Por: Víctor Alejandro Burgos

Twitter: @budasufi

 

 

Generalmente, la cruz del Ávila sólo la encienden en el mes de diciembre. Sin embargo, desde mi cama y a pesar de que está apagada el resto del año, puedo verla —o al menos eso es lo que creo— todas las noches. Pero en su lugar hay una cruz —otra cruz— o la silueta de una cruz, más oscura que la noche, densa, como si fuera la más sólida de las materias sobre la Tierra. Ahí está y su mera presencia no me deja dormir. No creo que me lo imagine o que sea una visión de ensueños, un espejismo onírico.
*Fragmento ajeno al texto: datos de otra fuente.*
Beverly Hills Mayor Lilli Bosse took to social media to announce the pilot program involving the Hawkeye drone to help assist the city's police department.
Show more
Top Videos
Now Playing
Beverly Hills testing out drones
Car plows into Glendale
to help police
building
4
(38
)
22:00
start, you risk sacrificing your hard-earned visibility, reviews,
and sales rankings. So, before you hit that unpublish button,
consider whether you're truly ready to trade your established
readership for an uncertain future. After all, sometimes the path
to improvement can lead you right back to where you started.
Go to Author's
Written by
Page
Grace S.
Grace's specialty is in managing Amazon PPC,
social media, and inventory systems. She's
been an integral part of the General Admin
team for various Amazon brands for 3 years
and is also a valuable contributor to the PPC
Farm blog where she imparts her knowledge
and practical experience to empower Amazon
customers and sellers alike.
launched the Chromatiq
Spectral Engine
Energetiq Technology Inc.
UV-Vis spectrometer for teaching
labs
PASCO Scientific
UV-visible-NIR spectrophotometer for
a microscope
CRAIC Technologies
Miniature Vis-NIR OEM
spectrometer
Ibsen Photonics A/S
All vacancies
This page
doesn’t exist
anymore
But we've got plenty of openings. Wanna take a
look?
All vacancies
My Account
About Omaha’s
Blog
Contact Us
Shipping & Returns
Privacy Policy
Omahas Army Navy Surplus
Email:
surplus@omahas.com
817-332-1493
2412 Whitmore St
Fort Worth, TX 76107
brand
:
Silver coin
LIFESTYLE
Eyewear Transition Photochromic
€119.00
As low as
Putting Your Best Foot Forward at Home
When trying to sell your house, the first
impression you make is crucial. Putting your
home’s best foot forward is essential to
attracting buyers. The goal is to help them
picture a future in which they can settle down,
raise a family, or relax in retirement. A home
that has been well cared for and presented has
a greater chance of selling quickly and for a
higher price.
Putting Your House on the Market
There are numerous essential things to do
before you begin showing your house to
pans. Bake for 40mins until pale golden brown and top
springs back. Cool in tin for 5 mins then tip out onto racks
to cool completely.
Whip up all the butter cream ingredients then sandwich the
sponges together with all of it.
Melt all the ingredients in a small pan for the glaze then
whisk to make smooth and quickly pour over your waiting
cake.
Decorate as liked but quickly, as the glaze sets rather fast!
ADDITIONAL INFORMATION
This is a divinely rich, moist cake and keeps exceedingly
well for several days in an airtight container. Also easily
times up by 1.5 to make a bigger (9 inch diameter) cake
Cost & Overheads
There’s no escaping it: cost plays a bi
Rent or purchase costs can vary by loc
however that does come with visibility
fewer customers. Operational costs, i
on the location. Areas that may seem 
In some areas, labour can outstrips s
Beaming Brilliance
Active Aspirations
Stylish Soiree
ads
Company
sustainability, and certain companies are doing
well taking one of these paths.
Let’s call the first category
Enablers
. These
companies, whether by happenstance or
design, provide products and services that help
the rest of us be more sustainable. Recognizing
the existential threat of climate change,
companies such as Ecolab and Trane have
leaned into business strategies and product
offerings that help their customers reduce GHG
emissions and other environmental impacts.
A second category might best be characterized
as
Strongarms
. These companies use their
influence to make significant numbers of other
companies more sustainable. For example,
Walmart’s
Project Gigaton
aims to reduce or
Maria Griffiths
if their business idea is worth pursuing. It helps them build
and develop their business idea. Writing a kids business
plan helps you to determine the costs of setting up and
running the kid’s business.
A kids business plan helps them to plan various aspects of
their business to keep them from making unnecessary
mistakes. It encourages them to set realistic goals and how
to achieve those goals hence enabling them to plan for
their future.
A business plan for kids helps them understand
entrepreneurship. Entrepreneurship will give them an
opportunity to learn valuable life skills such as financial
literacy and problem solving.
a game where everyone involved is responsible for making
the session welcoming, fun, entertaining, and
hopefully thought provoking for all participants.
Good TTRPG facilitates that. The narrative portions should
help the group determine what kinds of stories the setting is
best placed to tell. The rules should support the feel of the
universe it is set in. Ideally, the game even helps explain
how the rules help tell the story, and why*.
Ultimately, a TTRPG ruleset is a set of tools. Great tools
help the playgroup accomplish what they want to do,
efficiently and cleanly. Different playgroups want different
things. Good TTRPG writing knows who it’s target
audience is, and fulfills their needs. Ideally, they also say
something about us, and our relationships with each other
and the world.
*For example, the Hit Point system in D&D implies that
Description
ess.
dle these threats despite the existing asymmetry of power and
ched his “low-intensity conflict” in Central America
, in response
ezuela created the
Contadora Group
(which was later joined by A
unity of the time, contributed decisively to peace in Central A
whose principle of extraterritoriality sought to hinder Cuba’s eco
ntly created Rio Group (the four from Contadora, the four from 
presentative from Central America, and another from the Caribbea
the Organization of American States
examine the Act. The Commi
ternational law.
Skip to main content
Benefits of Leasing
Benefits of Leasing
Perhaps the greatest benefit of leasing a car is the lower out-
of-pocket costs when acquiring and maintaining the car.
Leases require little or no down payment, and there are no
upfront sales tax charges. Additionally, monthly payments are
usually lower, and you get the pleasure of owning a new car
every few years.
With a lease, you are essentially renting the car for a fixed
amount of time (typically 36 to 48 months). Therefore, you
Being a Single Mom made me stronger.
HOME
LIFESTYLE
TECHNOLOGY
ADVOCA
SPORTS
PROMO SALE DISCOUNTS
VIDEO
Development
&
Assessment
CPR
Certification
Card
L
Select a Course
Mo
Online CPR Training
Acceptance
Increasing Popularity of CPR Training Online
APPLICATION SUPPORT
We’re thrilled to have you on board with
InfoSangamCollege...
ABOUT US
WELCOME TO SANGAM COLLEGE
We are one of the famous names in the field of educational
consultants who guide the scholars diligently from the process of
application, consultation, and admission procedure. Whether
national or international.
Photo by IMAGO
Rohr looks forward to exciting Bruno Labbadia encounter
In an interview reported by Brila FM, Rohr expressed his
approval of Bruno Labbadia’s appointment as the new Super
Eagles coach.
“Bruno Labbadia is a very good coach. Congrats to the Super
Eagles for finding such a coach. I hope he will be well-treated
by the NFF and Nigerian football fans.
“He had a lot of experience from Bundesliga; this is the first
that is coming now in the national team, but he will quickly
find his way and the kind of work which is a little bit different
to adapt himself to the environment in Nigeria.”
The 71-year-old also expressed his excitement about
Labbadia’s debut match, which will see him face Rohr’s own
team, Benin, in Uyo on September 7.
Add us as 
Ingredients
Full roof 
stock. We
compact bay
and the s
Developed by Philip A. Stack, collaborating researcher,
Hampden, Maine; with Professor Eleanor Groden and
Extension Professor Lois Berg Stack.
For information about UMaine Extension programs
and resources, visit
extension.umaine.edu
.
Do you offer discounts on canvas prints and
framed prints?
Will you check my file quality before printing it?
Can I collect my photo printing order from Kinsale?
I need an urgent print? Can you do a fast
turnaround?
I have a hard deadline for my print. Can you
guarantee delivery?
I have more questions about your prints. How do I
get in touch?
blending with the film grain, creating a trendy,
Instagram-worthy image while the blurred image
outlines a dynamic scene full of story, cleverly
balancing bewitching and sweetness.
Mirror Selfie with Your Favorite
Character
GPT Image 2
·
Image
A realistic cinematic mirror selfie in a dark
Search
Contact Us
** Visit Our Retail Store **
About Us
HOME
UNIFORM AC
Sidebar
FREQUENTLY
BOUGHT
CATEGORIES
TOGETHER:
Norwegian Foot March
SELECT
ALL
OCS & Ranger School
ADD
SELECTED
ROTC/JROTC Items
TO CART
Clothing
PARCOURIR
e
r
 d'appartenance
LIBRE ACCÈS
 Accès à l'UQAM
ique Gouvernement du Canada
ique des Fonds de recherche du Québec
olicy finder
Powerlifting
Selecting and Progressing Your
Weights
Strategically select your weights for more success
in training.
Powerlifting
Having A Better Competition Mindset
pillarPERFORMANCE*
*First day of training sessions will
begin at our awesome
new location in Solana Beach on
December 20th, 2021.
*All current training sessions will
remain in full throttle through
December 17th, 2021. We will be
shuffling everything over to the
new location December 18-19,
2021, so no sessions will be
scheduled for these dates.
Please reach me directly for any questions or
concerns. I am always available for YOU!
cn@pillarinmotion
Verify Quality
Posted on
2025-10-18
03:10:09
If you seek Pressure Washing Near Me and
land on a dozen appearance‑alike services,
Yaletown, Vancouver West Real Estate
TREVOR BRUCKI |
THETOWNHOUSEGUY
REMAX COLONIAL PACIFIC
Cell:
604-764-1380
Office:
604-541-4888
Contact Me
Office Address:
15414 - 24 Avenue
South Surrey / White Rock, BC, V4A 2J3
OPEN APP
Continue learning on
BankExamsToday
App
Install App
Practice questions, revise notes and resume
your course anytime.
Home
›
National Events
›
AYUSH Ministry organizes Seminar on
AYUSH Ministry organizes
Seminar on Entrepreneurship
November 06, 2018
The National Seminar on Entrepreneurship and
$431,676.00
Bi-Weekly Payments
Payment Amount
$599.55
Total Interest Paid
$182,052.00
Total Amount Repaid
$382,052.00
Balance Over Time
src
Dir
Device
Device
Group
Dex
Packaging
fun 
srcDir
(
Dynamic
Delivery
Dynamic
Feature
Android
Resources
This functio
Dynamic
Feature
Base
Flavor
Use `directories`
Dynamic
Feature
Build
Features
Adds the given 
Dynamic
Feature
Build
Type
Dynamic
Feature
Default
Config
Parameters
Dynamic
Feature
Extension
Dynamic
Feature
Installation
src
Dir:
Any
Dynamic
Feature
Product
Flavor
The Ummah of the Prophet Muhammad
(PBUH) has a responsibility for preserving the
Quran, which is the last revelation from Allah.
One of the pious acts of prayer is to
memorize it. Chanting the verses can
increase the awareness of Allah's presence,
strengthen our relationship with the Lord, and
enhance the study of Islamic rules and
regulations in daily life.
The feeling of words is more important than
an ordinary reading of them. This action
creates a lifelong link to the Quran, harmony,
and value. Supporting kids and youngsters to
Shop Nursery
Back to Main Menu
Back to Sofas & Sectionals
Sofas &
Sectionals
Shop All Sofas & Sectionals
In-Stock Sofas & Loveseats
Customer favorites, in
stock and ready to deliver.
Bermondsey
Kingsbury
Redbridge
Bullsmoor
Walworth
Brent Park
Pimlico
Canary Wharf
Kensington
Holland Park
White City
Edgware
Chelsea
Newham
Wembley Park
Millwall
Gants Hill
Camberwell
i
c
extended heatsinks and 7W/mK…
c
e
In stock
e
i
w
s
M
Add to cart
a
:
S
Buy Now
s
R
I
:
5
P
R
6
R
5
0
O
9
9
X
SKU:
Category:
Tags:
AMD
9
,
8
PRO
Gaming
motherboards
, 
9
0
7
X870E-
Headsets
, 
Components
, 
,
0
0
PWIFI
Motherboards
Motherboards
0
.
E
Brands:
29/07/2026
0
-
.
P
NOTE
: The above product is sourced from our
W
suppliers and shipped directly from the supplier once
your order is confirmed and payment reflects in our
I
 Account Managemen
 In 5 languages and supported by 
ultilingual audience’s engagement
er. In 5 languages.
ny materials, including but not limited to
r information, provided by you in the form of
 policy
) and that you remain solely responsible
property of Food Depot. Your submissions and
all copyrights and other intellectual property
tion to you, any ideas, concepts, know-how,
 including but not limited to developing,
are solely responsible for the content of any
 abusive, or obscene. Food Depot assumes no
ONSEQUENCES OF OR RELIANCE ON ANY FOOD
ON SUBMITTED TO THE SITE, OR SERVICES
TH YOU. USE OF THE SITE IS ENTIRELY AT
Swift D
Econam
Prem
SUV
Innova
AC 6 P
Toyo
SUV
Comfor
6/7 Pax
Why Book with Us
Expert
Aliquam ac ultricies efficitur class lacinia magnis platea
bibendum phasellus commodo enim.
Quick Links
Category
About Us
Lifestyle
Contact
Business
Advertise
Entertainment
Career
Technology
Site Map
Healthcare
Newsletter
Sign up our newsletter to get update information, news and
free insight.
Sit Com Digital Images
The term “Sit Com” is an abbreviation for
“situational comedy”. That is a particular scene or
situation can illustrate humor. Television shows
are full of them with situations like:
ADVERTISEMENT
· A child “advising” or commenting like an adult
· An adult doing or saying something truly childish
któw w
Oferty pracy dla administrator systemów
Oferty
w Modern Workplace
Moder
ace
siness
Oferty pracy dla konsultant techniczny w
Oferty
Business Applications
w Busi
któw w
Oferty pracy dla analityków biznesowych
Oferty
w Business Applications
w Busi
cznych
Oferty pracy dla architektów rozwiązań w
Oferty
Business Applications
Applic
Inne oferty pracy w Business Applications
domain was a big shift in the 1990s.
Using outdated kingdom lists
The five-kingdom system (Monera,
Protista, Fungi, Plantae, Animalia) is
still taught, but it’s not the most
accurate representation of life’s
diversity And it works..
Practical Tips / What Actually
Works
La veo, ahí, antes de acostarme, observándome y luciendo un Cristo invisible, oscuro, multiforme, con tentáculos larguísimos que serpentean entre la ciudad, hurgando las sobras y las bocas, olfateando el miedo y distribuyendo dosis de muerte e indiferencia.

 

Cuando logro conciliar el sueño, la cruz se ha convertido en una mancha persistente y residual parecida a la que se nos forma cuando miramos directamente al sol o cualquier otra fuente de luz suficientemente potente. Entonces mis sueños son intranquilos, intermitentes, como ir en un tren observando el paisaje sin poder aferrarme a ningún detalle. Pero anoche tuve la pesadilla más vívida que he tenido en años. Asesiné a alguien y oculté su cuerpo en el piso de alguna habitación, bajo una capa de cemento. Todavía tengo la sensación de la culpa, del miedo a ser descubierto, de lo inútil y de lo fácil que había resultado matar. Recuerdo que me agachaba poniéndome de rodillas al ras del suelo y olfateaba entre las divisiones de la cerámica esperando que se escapara algún olor putrefacto. Pero nada. Durante toda la pericia del sueño, una cruz colgada en algún lugar que no pude ubicar, me miraba, auscultándome, omnipresente, en todas mis visiones oníricas.